Karanlığın çökmesini bekledik. Sanırım orada adet öyle. Neyse saat 20:00 oldu bizde yavaştan evden dışarı çıktık. Köy meydanında bir sürü insan. Bir yandan İzmirli Taylan'dan inciler dökülüyor bir yandan da oradan oraya koşan veletler..

Nişan törenine sıra gelince, babam yüzükleri taktı. Bana da şampanyayı patlatma görevi düştü. Bir heyecan yaptım. Yüzlerce kişi bakıyor onun stresi birde açılmayan şampanya teli!* Ben ışık görmüş geyik yavrusu gibi kalmışken bir amca yetişti. Ben açarım oldu. Amcaya bak gözüne tutma, tıpası fırlıyor bla blaaası yaparken amca hızlı bir şekilde penseyi cebinden çıkardı. Gözlerini kısıp yan tuttuğu sigaranın esrarengiz havası ile o teli çevirmeye başladı. Tel koptu tıpa fırlamadı. Herkes bize bakıyor. Babamın rezil ettin bizi bakışları falan. Ben amca tıpayı parmağınla fırlat dememe kalmadan, amcanın kafayı sıyırıp geçen tıpa gökyüzünde bir yerlere fırladı gitti. Şampanyadan sadece çıkan ufacık beyaz köpük dolayısıyla dumur olmamızda yanımıza kar kaldı sanırım..

Bir nişan töreni de kazasız belasız atlattık. Çok şükür =)

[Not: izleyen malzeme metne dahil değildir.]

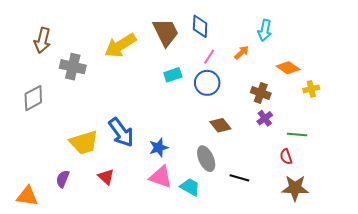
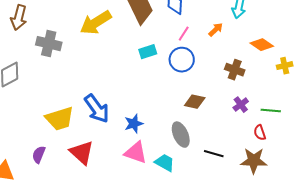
purple cross: (265, 118) -> (241, 105), moved
brown diamond: (220, 125) -> (195, 102), turned -40
red triangle: (106, 177) -> (82, 153), size x1.5
brown star: (295, 188) -> (254, 161), moved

p.s: Şampanyayı pense ile patlatmaya çalışan amcaya koca bir alkış!! =) Patlattı ya, ona da şükür
Oha! Şampanya mı kaldı, görgüsüzlük diyenlere de ayrıca selam ederim.

Lay
Çatı katı yazıları
17 Mayıs 2010

Mayıs 19, 2010

Pazar günü sendromu

İp atlarken düşmeyi özledim ben.. Freni olmayan bisikletimi.. Işıklı ayakkabımı giyince kendimi uzaylı hissetmeyi.. Alt komşumuz Canan'ı özledim.. Bakkaldan leblebi tozu alıp onla boğulmayı.. Sekseğin 8 ile değil 40 ile oynandığı zamanları.. Yakar topun bana çarpıp yakar top olmanın hakkını vermesini.. Tanımadığım teyzelerin sıcak poğaçalarını.. Sepetle sokağa salınan soğuk suları.. Merdiven altlarında yenen öğlen yemeklerini.. Oyun arkadaşlarımı.. Her seferinde küsüp ertesi gün neye küstüğümü hatırlamadığım arkadaşlıkları.. Sanırım ben, ben olmayı özledim..

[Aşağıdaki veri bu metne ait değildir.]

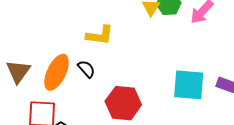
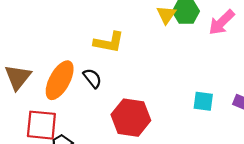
cyan square: (189, 85) -> (203, 101), size x0.6

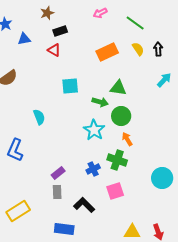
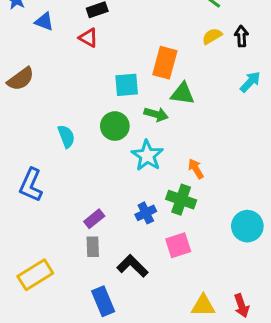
blue triangle: (24, 39) -> (44, 21), turned 32
yellow semicircle: (138, 49) -> (212, 36), turned -88
orange rectangle: (107, 52) -> (165, 63), moved, turned -50
cyan square: (70, 86) -> (127, 85), moved
green circle: (121, 116) -> (115, 126), moved
blue rectangle: (64, 229) -> (103, 301), turned 60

Ahh yine 8 yaşında olsam ya =)

Bak artık büyüdüm.. Bu kelimeyi hiç sevemedim.. Koca kız olmuşum.. Arkadaşlarım var yine.. Ama küsülünce ertesi gün yerine başkasının geçebileceği arkadaşlar.. Sıkı dostlarım var.. Sayıca oldukça azlar.. Her geçen gün azalıyorlar.. Elimde karakalem yerine tükenmez kalem.. Yazdıklarım yaptıklarım gibi silinmiyor..

Ahh..

Özlüyorum.. Belki de bu yüzdendir, yarını merak etmiyorum.. Ne yani güne$ daha parlak olunca bu kasım sabahında ip atlamak için sokağa mı, çıkacağım.. Hava sıcakmış diye sevinme nedenlerim bile değişti.. Hava sıcak.. O zaman hadi ben pazar kahvaltısı yapayım.. Bak bir tek bu değişmedi.. Halen bütün aile her pazar sabahı beraber kahvaltı yapıyoruz.. Çizgi film bulursak eğer abimlerle yaşımıza bakmadan izliyoruz.. Evin en küçüğü olmak harikulade..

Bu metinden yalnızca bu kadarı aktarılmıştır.